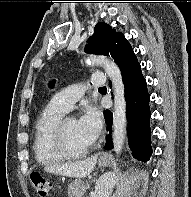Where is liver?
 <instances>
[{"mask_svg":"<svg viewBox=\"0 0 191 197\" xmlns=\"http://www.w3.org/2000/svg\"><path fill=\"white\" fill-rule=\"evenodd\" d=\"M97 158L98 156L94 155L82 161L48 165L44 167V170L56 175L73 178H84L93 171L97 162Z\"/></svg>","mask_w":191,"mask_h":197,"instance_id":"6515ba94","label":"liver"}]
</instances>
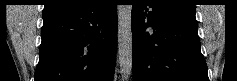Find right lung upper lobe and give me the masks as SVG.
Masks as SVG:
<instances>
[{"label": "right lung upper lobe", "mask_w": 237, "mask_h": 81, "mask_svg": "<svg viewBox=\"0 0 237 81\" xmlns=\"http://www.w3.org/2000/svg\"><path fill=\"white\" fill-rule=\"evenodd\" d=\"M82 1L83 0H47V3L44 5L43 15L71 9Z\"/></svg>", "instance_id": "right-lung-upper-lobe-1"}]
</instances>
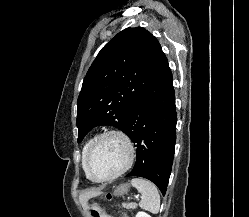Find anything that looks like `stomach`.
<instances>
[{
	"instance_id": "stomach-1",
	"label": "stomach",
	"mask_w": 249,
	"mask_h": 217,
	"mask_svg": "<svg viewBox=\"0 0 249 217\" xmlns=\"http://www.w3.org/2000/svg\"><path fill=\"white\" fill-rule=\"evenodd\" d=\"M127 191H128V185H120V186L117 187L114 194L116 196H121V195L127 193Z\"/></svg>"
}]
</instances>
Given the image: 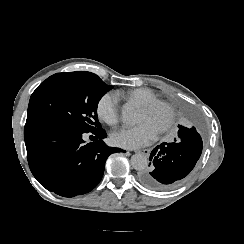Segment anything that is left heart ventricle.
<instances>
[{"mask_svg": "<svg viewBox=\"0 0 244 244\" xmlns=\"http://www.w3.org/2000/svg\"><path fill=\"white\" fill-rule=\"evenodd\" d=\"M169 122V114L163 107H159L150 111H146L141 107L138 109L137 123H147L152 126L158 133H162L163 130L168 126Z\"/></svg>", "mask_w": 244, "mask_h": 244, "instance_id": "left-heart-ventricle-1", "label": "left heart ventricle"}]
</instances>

==

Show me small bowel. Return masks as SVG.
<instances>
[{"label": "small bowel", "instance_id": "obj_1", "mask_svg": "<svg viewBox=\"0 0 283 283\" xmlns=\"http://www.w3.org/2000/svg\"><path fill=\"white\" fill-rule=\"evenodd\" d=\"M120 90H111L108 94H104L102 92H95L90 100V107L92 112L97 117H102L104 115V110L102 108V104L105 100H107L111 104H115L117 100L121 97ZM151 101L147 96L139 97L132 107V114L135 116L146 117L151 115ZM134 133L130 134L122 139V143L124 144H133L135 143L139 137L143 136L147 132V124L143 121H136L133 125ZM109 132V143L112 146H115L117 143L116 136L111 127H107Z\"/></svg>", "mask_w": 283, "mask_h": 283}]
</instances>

* * *

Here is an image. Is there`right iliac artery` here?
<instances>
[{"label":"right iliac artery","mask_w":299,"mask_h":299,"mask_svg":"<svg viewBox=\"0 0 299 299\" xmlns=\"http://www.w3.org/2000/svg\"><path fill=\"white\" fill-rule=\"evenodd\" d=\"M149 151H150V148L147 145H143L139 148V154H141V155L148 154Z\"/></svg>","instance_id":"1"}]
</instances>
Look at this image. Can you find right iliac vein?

- **Exercise prompt**
The expected answer is an exact copy of the lines above, beginning at the line with "Here is an image." and ending at the line with "Look at this", with both ends in.

- **Answer section**
Here is an image. Is there`right iliac artery` here?
<instances>
[{"label":"right iliac artery","mask_w":299,"mask_h":299,"mask_svg":"<svg viewBox=\"0 0 299 299\" xmlns=\"http://www.w3.org/2000/svg\"><path fill=\"white\" fill-rule=\"evenodd\" d=\"M149 151H150V148L147 145H143L139 148V154H141V155L148 154Z\"/></svg>","instance_id":"1"}]
</instances>
Look at this image. Can you find right iliac vein?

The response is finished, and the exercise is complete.